Help Me Get Out of a Relocation Contract

by Evil HR Lady on July 27, 2020

I recently left a company that had given me a tax-assisted relocation package. Totaling at $19k. I needed to stay employed with that company for 24 months per the contract. I left the company for a few reasons after 21 months. I was furloughed twice while there. I left just before they did another furlough

All salaried employees received the furlough to make up for lost revenue. Hourly employees remained working.  

I tried to negotiate a repayment plan, or pro-rate the balance. I have to pay back the full amount and need help getting around that. 

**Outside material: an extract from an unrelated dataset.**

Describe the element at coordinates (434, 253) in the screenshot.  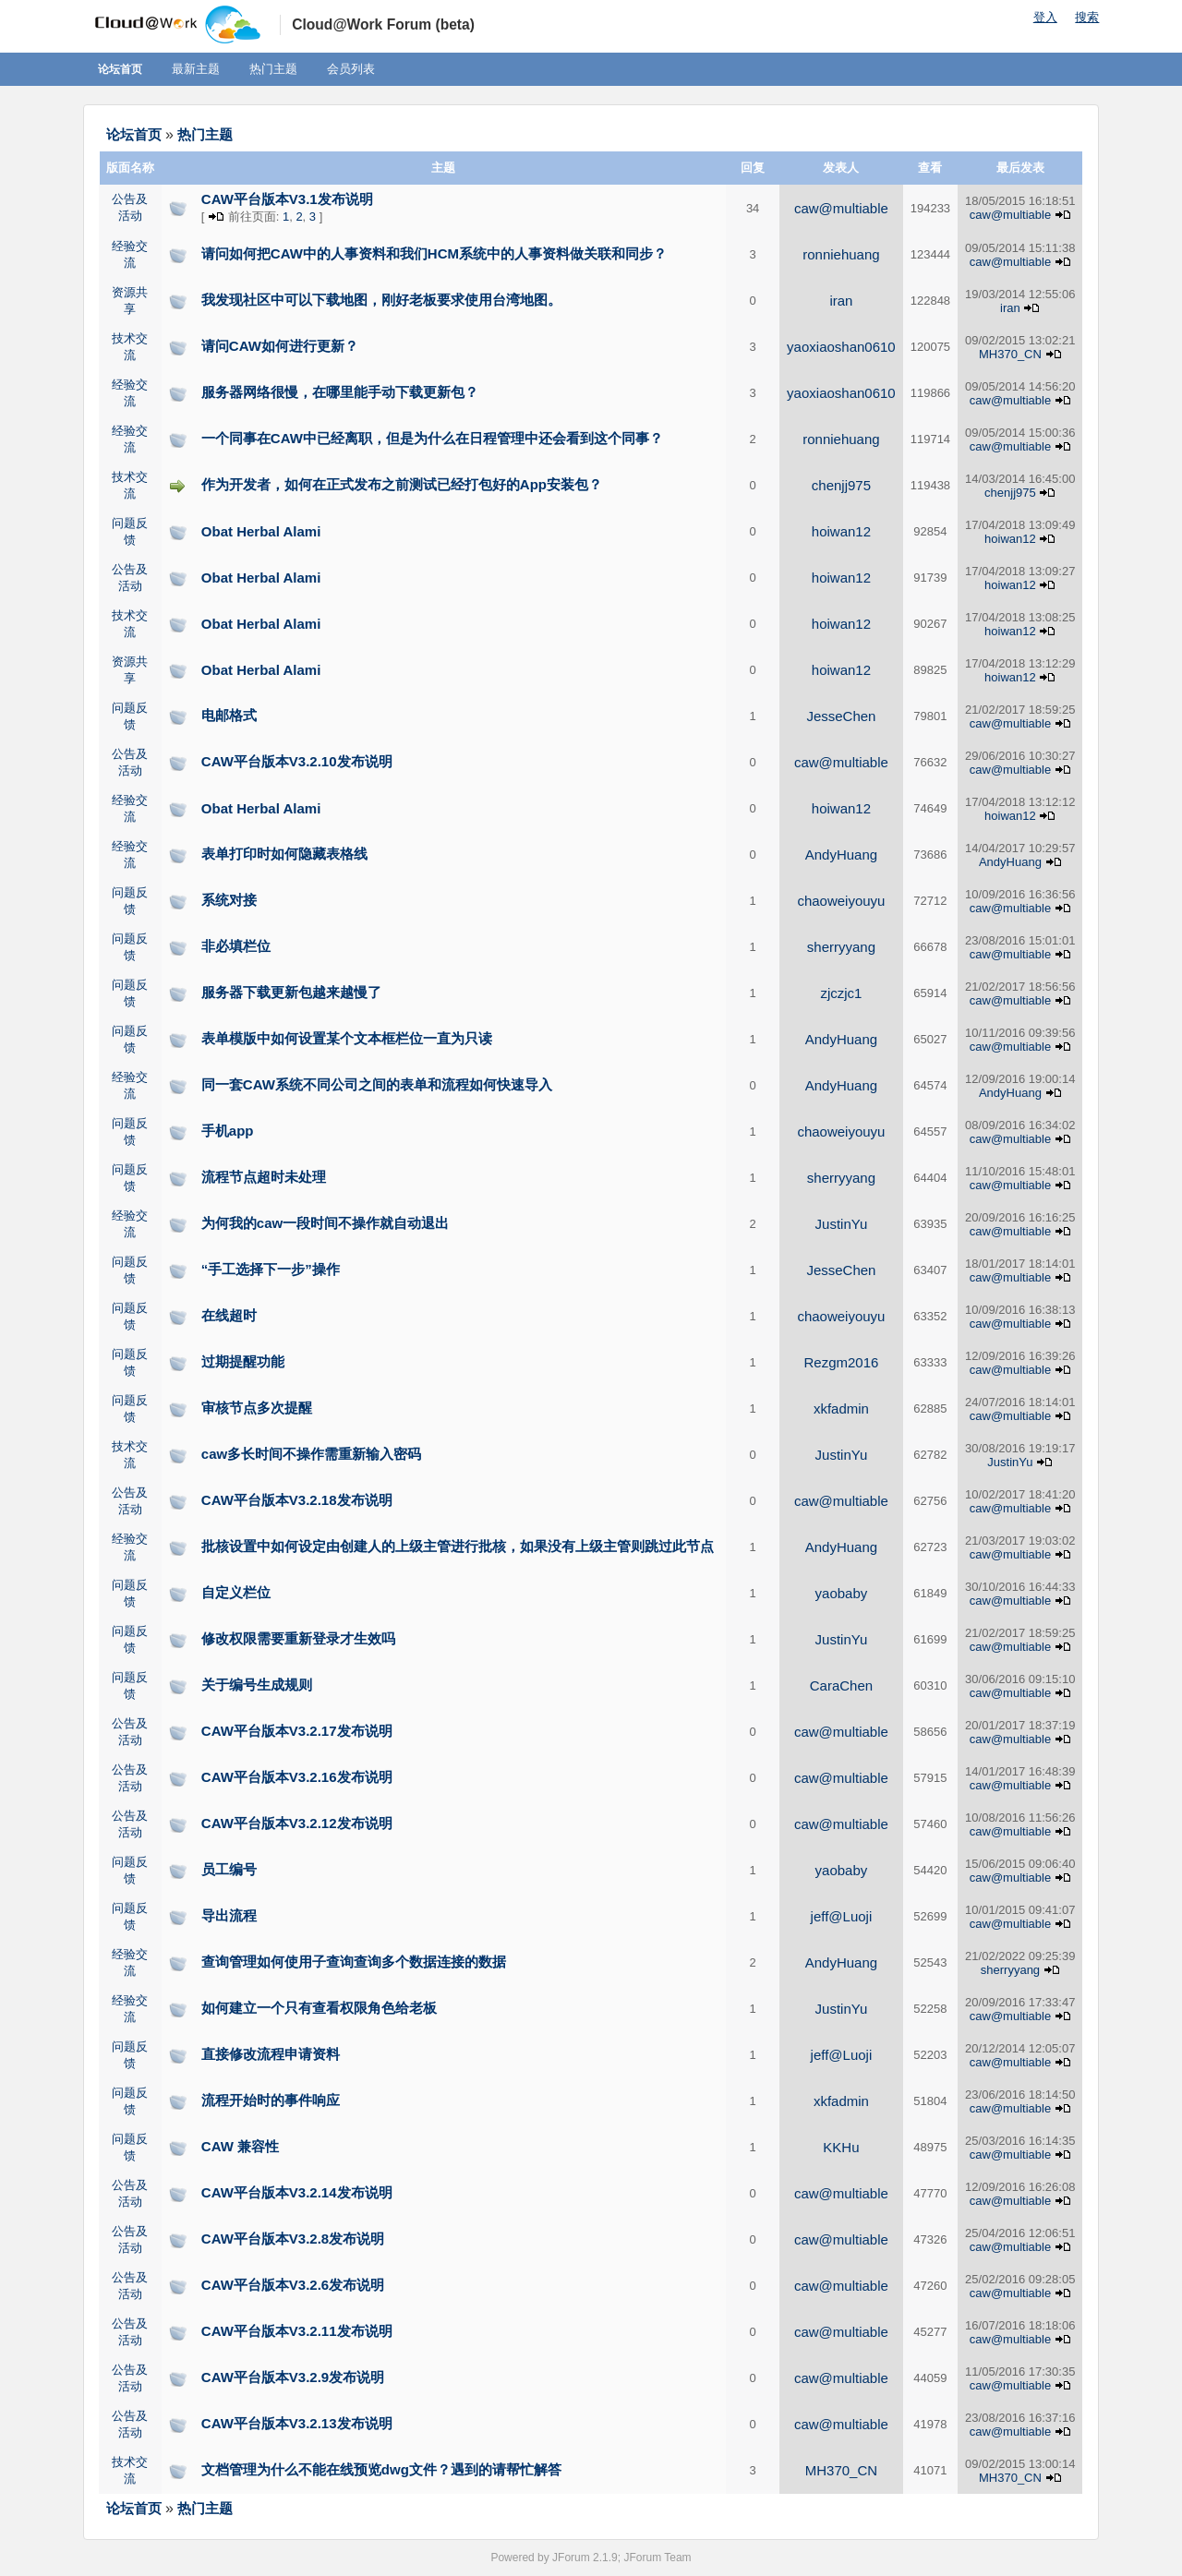 I see `请问如何把CAW中的人事资料和我们HCM系统中的人事资料做关联和同步？` at that location.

I’m not a lawyer, and you need one. This will hinge on how the relocation contract is written and state laws, so you really need a lawyer.

But, there may be hope, and if there’s not, here’s a warning for everyone else. Don’t sign a relocation contract that doesn’t have a pro-rated repayment plan. Them asking you to pay back the full amount when they’ve furloughed you twice and you’re three months from the deadline is ridiculous.

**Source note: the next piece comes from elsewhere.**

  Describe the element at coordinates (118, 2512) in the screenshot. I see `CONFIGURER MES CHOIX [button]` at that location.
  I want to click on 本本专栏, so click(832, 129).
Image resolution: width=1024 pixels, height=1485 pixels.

It may be legal and allowable within the contract, though. i honestly don’t know (remember: not a lawyer and I haven’t read the contract). I suspect that the unpaid furloughs may be key here–after all, they didn’t provide you with a job.

For future reference, here’s what you’re looking for in terms of repayment for relocation contracts.

  1. No repayment required if you are laid off or terminated, unless for cause. Remember, for cause is doing something really bad, not just sucking at your job.
  2. Pro-rated repayment. Ideally, it should be the total amount, divided by the number of months.

If you do have to repay, you’re not double-taxed on the money. It will get straightened out when you file your taxes.

So many people don’t think about the burden repaying relocation will cause when they take the new job. Moving is expensive! And international moving costs can run in the six figures. You really need to make sure you’re not screwed over when the company doesn’t live up to your expectations.

But, hire a lawyer. They may be able to help you.